Chapter 25: Key Takeaways

  1. Feature stores solve the online-offline consistency problem — the most common source of production ML quality degradation. Training-serving skew occurs when the features a model trains on differ from the features it receives in production. This happens whenever training and serving compute features using different code paths — different SQL queries, different programming languages, different time window semantics. Feature stores prevent skew by providing a single source of truth for feature definitions: one computation pipeline populates both the offline store (for training) and the online store (for serving). The StreamRec case study demonstrated this concretely: before the feature store, three incidents in 12 weeks were caused by training-serving skew; after deployment, zero incidents occurred, and the online-offline NDCG gap collapsed from 0.07 to 0.01.

  2. Point-in-time joins are the mechanism that prevents temporal data leakage in training data construction. A naive join between event tables and feature tables retrieves the latest feature values, which may include data generated after the training example — data that would not have been available at prediction time. Point-in-time joins retrieve the most recent feature value before the event timestamp, enforcing the filtration condition $\hat{f}_k(u, t) = f_k(u, t^*)$ where $t^* = \max\{t' \leq t\}$. This is not an optimization; it is a correctness requirement. Models trained on leaked data show inflated offline metrics that do not transfer to production.

  3. The lakehouse architecture (Delta Lake, Iceberg, Hudi) is the pragmatic default for ML data infrastructure because it serves both SQL analytics and direct file access. Data warehouses excel at structured SQL queries but are expensive at scale and do not support direct file access for ML frameworks. Data lakes are cheap and format-agnostic but lack ACID transactions, schema enforcement, and time-travel. Lakehouses add these warehouse-grade features to lake-grade storage, enabling the same data to support feature engineering (SQL), model training (direct Parquet access), and reproducibility (time-travel). The choice between warehouse and lakehouse depends on the workload: pure structured analytics with strong consistency requirements (Meridian Financial's credit scoring) favors the warehouse; mixed workloads with large scale and ML training (StreamRec's recommendation system) favor the lakehouse.

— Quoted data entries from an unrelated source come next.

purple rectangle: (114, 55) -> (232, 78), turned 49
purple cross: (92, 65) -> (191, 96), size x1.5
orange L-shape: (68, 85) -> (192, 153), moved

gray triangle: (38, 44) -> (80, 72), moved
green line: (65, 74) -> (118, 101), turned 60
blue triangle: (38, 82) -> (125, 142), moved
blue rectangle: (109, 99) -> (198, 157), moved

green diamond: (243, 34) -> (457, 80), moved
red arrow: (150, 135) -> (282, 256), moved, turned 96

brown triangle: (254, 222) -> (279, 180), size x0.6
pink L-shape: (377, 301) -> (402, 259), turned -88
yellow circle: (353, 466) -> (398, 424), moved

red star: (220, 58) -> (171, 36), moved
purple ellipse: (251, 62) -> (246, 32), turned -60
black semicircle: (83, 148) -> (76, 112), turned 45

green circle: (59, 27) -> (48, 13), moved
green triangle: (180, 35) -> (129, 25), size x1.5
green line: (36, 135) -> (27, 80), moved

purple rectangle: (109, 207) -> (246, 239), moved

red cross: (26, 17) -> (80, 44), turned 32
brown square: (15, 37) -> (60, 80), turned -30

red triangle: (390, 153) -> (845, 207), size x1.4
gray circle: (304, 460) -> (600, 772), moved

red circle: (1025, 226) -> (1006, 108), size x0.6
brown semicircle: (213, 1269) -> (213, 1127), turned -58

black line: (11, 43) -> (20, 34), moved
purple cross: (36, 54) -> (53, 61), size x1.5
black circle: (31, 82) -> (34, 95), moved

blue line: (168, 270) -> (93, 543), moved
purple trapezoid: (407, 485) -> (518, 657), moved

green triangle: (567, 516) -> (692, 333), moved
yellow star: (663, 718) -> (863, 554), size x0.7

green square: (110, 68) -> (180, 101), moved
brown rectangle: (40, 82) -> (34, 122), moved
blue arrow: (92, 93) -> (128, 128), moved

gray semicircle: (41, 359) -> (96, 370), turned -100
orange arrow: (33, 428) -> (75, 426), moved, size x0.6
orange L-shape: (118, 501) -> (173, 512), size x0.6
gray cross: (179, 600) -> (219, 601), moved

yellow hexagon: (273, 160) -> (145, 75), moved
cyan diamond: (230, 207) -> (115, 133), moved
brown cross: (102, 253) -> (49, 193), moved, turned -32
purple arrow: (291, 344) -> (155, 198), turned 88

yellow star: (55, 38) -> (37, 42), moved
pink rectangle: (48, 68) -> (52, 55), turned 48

  4. Data contracts are the organizational mechanism that makes feature stores reliable by making cross-team data dependencies explicit, testable, and enforceable. A data contract specifies the schema (field names, types, nullability), quality expectations (no null IDs, valid value ranges), semantic definitions (what each field means), and SLAs (freshness, completeness) for a data asset. Without contracts, upstream teams can change data schemas, rename fields, or degrade data quality without knowing that an ML model depends on their output. The StreamRec case study showed that a single field rename (duration_seconds to watch_time_seconds) would have silently broken the session feature pipeline. Contracts catch these changes before they reach production.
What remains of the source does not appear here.